Skip to content

iKarabas/campaignflow

Repository files navigation

CampaignFlow - Marketing Data Pipeline

Architecture Diagram A production-ready marketing data pipeline that processes Google Ads campaign data, converts spending to EUR, and delivers daily insights by country, brand, and channel.

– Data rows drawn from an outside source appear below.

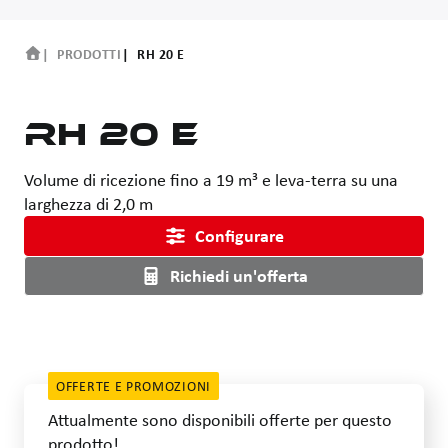
PRODOTTI
RH 20 E
RH 20 E
Volume di ricezione fino a 19 m³ e leva-terra su una
larghezza di 2,0 m
Configurare
Richiedi un'offerta
OFFERTE E PROMOZIONI
Attualmente sono disponibili offerte per questo
prodotto!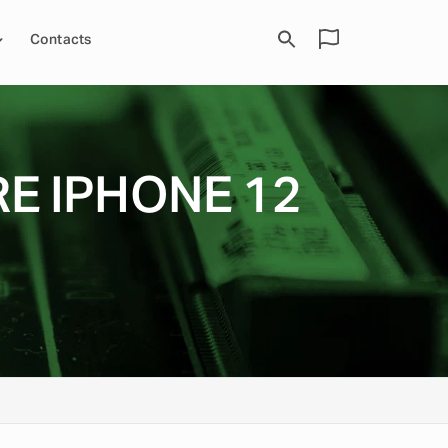
Contacts
E IPHONE 12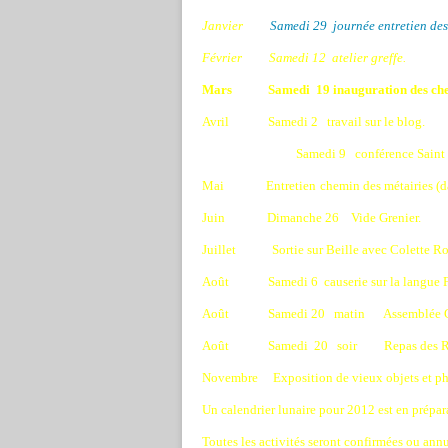
Janvier
Samedi 29
journée entretien de
Février
S
amedi 12
atelier greffe.
Mars
Samedi
19 inauguration des ch
Avril
Samedi 2
travail sur le blog.
Samedi 9
conférence Saint
Mai
Entretien
chemin des métairies (da
Juin
Dimanche 26
Vide Grenier.
Juillet
Sortie sur Beille avec Colette Rol
Août
Samedi 6
causerie sur la langue 
Août
Samedi 20
matin
Assemblée G
Août
Samedi
20
soir
Repas des R
Novembre
Exposition de vieux objets et pho
Un calendrier lunaire pour 2012 est en prépar
Toutes les activités seront confirmées ou ann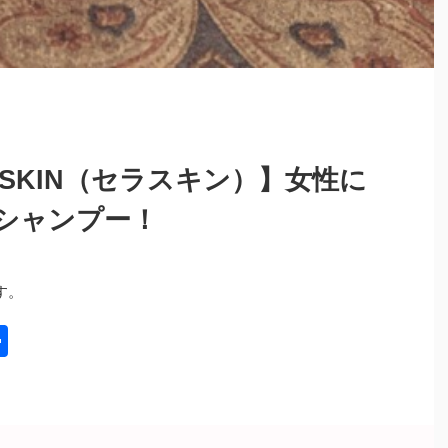
ASKIN（セラスキン）】女性に
シャンプー！
す。
共
有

Built with Apache Airflow, PostgreSQL, and comprehensive monitoring.

How It Works

The pipeline runs in 2 main stages:

  1. Ingest: Load CSV files containing raw costs, exchange rates, and account information into PostgreSQL
  2. Transform: Deduplicate data, convert currencies, extract countries, and aggregate spending metrics

All stages are orchestrated by Apache Airflow with built-in error handling, incremental processing, and monitoring.

Project Structure

campaignflow/
├── airflow/dags/               # Pipeline workflows
├── infra/                      # Database connection modules
├── metadata/                   # SQL table definitions
├── monitor/                    # Basic monitoring setup
├── data/                       # Input CSV files
└── docker-compose.yaml         # Infrastructure setup

Key Components:

  • csv_to_postgres.py - Ingests CSV files into PostgreSQL
  • marketing_aggregation.py - Transforms and aggregates data for insights
  • connections_postgres.py - Database operations with bulk insert/upsert
  • daily_spend_summary.sql - Final output table for stakeholder analysis
  • Basic Grafana setup demonstrating the final table can deliver required business insights

Pipeline Details

1. Data Ingestion (csv_to_postgres.py)

Schedule: Manual trigger with parameters

What it does:

  • Reads CSV files from the /data directory
  • Loads data into PostgreSQL with proper schema creation
  • Handles different data types with appropriate upsert strategies:
    • Raw Costs: Conditional upsert (only update if extraction timestamp is newer)
    • Account Info: Simple upsert (latest data wins)
    • Exchange Rates: Simple upsert by currency/date combination

Key features:

  • Automatic file detection or manual file specification
  • Chunked processing for large datasets (10k rows per batch)
  • Pre-deduplication within chunks for efficiency
  • Comprehensive error handling and logging

Usage:

# Auto-detect latest file
airflow dags trigger csv_to_postgres_dag --conf '{"data_type": "raw_costs"}'

# Specify exact file
airflow dags trigger csv_to_postgres_dag --conf '{"data_type": "account_info", "source_file": "/path/to/specific/file.csv"}'

2. Data Transformation (marketing_aggregation.py)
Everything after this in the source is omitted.